By following their vision, Brandl reported that ExxonMobil, Lockheed and OPAF's committees and members have developed a new, open-market network and control architecture with three main parts:

• Distributed control nodes (DCN) with I/O that support real-time application processing and interfaces with other network protocols. Resulting systems will be collections of DCNs with or without I/O, or a DCN-cloud that provides execution environment of potentially hundreds of thousands of control nodes and intelligent devices.

• Standardized interfaces from high-end data-center host servers to redundant embedded computers hardened for harsh field environments to simple devices.

• High-speed, Internet protocol (IP)-based, wired or wireless Ethernet switch fabric that supports Layer 3 switching, VLANs, TSN, and QoS to allow the most network flexibility and segmentation. This network will also have interoperable protocols for distributed control, and execute multiple levels of control strategies, distributed to the DCNs.

"The Open Group and OPAF want to develop a marketplace of open, dynamic, interoperable components, where DCNs can talk to any I/O," added Brandl. "This is much better than trying to build a distributed control system (DCS) from scratch, which could cost billions of dollars."

Brandl added the complete structure of the Open Process Automation Technical Reference Model (TRM), Technical Architecture Reference S184, is freely downloadable at https://publications.opengroup.org/s184. It provides a snapshot of what's intended to become a finished Open Process Automation TRM: Technical Architecture.

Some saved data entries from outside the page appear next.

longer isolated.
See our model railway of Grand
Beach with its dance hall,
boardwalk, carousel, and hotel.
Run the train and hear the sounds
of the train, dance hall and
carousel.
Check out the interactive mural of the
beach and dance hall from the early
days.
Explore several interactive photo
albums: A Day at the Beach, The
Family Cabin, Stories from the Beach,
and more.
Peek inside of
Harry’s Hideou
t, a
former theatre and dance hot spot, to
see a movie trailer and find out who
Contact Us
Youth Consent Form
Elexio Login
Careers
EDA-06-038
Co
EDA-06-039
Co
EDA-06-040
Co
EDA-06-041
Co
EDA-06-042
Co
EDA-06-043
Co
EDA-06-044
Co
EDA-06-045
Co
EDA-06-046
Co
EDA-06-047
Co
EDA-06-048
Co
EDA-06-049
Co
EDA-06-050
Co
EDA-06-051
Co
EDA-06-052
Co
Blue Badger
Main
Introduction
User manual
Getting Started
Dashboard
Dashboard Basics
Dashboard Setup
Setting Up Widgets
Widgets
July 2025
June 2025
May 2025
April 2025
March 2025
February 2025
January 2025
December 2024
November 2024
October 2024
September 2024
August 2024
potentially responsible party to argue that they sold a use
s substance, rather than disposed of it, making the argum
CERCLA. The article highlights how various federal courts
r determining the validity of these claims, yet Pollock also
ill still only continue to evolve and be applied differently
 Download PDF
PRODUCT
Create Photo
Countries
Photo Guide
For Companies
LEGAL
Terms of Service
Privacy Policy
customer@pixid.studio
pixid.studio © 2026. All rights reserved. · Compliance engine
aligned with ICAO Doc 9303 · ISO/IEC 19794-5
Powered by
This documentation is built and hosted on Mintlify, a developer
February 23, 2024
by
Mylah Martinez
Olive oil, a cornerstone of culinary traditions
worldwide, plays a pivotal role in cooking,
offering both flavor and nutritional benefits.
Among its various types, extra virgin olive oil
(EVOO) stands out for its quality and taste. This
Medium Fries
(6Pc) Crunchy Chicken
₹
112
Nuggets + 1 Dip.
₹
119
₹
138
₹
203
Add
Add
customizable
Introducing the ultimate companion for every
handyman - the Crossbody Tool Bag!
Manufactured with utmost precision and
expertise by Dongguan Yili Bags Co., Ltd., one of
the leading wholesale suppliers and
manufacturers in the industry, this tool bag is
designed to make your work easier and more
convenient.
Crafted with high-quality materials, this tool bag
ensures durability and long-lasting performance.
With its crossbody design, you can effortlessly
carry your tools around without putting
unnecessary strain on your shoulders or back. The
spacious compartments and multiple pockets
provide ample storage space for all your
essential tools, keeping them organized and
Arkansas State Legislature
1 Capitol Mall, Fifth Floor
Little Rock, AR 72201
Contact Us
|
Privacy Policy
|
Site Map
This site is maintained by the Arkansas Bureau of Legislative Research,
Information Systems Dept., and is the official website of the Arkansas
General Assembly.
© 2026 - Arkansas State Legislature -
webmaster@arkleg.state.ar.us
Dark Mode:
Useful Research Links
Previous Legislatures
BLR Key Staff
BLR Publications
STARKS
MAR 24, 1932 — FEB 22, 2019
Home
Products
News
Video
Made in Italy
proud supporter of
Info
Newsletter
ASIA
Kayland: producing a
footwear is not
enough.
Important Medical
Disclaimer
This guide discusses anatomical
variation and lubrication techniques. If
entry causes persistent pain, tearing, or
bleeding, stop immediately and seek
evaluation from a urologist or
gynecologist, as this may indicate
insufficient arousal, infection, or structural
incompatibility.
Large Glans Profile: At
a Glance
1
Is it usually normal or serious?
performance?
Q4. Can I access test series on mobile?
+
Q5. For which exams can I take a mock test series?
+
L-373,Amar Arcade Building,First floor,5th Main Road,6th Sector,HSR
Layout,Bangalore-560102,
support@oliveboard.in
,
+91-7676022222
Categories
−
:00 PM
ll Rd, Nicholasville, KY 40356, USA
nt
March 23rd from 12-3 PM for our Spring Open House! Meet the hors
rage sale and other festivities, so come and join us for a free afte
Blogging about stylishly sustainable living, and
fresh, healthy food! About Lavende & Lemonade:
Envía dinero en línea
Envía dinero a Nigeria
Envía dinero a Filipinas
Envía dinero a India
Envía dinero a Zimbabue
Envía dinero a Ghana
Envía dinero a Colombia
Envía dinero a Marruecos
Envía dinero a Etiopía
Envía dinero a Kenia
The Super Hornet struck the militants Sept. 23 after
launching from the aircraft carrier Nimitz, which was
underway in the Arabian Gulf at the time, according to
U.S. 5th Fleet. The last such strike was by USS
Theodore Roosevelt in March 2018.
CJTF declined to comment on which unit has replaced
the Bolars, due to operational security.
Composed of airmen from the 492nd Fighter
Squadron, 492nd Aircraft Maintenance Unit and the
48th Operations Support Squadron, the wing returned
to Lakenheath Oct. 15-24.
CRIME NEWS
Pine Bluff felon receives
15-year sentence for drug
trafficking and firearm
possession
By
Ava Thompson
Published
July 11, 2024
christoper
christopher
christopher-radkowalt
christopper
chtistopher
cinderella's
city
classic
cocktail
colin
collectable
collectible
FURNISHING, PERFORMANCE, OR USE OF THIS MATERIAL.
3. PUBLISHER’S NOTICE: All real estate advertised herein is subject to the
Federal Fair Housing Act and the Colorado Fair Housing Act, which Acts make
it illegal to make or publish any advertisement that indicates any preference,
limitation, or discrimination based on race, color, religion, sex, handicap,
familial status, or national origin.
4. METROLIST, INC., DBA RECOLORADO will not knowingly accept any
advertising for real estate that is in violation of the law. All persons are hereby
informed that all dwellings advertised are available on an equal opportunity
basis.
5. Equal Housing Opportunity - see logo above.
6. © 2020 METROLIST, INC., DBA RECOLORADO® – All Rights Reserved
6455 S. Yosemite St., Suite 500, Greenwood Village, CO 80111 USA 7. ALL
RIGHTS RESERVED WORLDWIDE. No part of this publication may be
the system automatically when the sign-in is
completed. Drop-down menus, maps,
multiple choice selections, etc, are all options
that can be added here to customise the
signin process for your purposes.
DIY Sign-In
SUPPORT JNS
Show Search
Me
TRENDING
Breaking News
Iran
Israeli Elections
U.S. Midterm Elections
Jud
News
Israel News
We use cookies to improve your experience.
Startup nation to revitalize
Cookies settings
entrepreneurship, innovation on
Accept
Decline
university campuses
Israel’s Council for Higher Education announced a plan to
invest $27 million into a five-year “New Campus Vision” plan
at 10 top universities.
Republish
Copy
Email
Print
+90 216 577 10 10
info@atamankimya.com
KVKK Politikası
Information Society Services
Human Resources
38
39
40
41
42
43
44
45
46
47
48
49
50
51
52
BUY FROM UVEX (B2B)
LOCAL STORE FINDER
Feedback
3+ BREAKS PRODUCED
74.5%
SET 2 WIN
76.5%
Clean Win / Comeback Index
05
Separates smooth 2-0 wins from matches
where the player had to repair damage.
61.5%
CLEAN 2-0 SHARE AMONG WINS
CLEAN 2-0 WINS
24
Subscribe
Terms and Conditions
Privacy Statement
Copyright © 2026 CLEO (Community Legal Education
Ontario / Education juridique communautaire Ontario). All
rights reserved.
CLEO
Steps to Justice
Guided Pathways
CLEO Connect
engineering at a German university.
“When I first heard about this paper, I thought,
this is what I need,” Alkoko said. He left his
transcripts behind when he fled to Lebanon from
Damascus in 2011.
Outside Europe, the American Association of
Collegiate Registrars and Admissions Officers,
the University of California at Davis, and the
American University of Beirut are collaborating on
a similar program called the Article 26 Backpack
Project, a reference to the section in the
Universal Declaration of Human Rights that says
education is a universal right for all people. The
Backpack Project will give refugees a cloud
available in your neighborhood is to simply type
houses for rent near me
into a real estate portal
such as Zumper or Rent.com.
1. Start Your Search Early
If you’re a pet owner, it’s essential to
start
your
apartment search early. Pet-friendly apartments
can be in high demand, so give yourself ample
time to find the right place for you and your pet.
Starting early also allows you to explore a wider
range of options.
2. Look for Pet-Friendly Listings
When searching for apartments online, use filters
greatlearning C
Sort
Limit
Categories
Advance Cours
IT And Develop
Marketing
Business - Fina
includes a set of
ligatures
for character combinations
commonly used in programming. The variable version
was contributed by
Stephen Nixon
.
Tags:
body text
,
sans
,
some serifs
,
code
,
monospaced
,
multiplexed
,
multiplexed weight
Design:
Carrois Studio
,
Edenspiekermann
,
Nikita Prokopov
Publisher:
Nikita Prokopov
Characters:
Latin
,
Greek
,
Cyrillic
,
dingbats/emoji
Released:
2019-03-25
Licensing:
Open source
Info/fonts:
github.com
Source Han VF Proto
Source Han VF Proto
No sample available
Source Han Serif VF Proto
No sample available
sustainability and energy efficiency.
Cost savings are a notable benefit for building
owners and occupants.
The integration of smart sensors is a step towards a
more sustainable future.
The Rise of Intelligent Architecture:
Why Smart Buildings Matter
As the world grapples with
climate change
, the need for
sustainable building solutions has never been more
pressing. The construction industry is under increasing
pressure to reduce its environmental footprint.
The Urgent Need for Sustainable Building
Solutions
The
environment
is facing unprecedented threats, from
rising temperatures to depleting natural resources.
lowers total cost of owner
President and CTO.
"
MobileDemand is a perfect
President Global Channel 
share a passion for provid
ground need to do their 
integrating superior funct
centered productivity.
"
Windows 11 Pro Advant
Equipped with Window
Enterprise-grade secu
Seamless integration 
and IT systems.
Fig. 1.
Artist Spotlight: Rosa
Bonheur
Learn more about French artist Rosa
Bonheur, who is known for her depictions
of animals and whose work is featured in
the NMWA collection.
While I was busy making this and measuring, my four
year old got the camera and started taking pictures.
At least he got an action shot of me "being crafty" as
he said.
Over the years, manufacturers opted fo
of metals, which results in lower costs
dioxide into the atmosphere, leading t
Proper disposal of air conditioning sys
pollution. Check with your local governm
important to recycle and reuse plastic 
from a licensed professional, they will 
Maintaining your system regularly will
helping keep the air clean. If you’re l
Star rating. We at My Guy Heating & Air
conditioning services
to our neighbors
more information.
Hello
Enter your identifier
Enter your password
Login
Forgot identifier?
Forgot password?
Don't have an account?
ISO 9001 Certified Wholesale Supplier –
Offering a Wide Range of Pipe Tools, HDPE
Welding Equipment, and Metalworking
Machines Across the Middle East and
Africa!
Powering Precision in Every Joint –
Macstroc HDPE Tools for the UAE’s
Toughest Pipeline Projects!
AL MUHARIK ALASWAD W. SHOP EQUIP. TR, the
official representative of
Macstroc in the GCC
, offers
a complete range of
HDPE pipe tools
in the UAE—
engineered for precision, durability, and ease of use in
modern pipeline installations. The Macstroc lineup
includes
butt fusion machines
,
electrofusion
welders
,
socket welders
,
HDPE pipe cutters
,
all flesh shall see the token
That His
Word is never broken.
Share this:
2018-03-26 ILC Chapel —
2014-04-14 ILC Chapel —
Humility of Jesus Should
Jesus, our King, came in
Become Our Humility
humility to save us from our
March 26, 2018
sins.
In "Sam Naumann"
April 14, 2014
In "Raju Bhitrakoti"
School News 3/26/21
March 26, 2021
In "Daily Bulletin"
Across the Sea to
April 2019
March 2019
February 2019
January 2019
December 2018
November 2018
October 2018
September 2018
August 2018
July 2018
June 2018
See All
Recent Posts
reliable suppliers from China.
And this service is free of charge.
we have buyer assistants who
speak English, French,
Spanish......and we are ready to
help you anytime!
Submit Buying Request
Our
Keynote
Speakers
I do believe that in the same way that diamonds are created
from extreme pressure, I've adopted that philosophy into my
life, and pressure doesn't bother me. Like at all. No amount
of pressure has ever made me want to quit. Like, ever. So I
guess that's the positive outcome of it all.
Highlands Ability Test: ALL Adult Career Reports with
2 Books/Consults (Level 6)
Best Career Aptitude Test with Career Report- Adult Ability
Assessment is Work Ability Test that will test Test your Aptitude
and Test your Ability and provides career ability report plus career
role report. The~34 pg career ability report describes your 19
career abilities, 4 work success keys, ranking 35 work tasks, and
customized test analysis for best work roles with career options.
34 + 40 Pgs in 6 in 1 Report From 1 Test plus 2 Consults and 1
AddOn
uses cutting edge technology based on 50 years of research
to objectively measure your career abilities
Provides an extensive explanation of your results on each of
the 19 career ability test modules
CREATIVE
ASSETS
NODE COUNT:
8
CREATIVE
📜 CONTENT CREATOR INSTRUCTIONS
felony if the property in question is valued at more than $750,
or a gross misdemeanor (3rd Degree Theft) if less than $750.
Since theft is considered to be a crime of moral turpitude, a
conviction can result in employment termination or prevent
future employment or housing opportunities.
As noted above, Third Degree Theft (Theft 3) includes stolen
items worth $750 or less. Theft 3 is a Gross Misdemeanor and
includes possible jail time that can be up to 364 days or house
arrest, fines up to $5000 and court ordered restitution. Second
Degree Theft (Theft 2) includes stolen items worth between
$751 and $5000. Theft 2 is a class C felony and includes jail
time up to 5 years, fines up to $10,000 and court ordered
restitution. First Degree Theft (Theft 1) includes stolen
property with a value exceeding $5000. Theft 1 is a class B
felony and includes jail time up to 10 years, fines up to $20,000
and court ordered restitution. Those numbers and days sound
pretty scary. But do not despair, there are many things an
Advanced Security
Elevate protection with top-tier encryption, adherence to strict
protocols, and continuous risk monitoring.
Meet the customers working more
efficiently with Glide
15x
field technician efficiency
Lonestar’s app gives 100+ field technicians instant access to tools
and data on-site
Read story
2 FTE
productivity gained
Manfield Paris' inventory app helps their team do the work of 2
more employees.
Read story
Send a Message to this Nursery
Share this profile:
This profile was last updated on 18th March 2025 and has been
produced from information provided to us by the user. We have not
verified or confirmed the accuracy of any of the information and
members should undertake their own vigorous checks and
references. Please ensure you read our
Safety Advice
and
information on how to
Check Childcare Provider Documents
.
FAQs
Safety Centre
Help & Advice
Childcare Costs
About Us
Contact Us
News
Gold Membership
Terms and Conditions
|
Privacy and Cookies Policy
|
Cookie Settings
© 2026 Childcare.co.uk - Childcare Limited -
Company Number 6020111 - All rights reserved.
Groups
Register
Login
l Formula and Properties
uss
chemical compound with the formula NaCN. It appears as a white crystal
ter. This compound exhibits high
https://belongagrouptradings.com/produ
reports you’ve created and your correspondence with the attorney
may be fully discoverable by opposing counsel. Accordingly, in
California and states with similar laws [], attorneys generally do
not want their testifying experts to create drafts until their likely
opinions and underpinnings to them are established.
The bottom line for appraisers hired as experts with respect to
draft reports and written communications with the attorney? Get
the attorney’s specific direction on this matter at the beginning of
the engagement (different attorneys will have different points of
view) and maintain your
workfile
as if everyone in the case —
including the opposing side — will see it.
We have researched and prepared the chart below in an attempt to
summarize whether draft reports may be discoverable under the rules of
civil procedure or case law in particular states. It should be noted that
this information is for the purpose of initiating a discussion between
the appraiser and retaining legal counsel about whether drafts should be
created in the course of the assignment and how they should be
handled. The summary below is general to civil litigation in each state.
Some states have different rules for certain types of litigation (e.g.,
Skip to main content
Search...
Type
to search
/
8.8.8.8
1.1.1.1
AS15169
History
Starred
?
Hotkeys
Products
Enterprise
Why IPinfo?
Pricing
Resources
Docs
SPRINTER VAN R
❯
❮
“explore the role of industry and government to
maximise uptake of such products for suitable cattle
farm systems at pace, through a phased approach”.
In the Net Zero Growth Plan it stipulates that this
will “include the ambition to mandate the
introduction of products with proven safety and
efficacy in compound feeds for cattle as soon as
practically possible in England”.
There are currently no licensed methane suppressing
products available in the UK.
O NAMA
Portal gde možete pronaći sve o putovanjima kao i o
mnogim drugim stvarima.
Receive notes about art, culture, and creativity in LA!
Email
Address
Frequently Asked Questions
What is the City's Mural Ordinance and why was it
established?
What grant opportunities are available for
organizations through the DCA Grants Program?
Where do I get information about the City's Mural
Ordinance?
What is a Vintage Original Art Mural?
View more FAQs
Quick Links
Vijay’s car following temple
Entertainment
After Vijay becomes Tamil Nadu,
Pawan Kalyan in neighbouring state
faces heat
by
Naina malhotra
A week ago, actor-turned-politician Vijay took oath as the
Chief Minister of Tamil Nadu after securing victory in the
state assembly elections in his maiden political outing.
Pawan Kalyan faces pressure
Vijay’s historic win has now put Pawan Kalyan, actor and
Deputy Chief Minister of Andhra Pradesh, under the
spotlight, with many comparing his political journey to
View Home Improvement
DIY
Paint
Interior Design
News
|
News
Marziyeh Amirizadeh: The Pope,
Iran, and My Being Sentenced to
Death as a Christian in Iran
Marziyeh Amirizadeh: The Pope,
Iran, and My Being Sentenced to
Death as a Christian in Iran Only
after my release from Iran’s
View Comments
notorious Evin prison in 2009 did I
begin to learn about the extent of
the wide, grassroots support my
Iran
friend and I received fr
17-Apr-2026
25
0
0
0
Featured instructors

"It's important to remember that the TRM lays out the architecture of interfaces, but not components or what's inside them," added Brandl. "This architecture model shows how interchangeable components implementing the interfaces can fit together into a system. Interfaces define how components expose functionality, and developers expose interfaces, but their content remains confidential and protected."

In addition, the O-PAS architecture and specification is driven by 10 quality attributes:

• Interoperability—ability of two or more systems or components to exchange information and use the information exchanged.

• Modularity—degree to which a system or computer program is composed of discrete components, so that a change to one component has minimal impact on others.

• Standard conformance—process of developing and certifying systems or components to meet 100% of the OPA specified technical standards.

• Scalability—degree to which a system can have its capacities adjusted to meet system requirements.

• Securability—ability of a system or component to protect against unauthorized access or modification throughout its lifecycle.

• Reliability—ability of a system or component to perform its required functions under stated conditions for a specified period of time.

• Affordability—characteristic of design, expressed as a solution that meets a customer's requirements at an acceptable price for recurring and non-recurring costs.

• Portability--ease with which a system or component can be transferred from one hardware or software environment to another.

• Availability—degree to which a system or component is operational and accessible when required for use.

• Discoverability—ability of a configuration item or its information to be found, and ability to find an item and understand its information exchanges and capabilities.

Once the TRM and its architecture are complete, Brandl reported, the plan is to create an eight-part OPAF-Process Automation Standard (O-PAS) specification and standard. Its parts will include its technical architecture, security aspects, profiles, OPAF communication framework (OCF), system management interface, application portability and physical platform. As a "standard of standards" it will borrow from established standards, such as:

• IEC 61131-3—PLC Open;

• IEC 61499—distributed function blocks;

• IEC 62541—OPC UA, as well as OPC UA companion specifications;

• IEC 62714—AutomationML;

• ZVEI-MTP—module type package;

• DMTF/Redfish from the IT side;

• IEC 62769—FDI;

• IEC 62682/ISA 18.2—alarm  management; and

• ISA/IEC 62443—ISA 99 for security.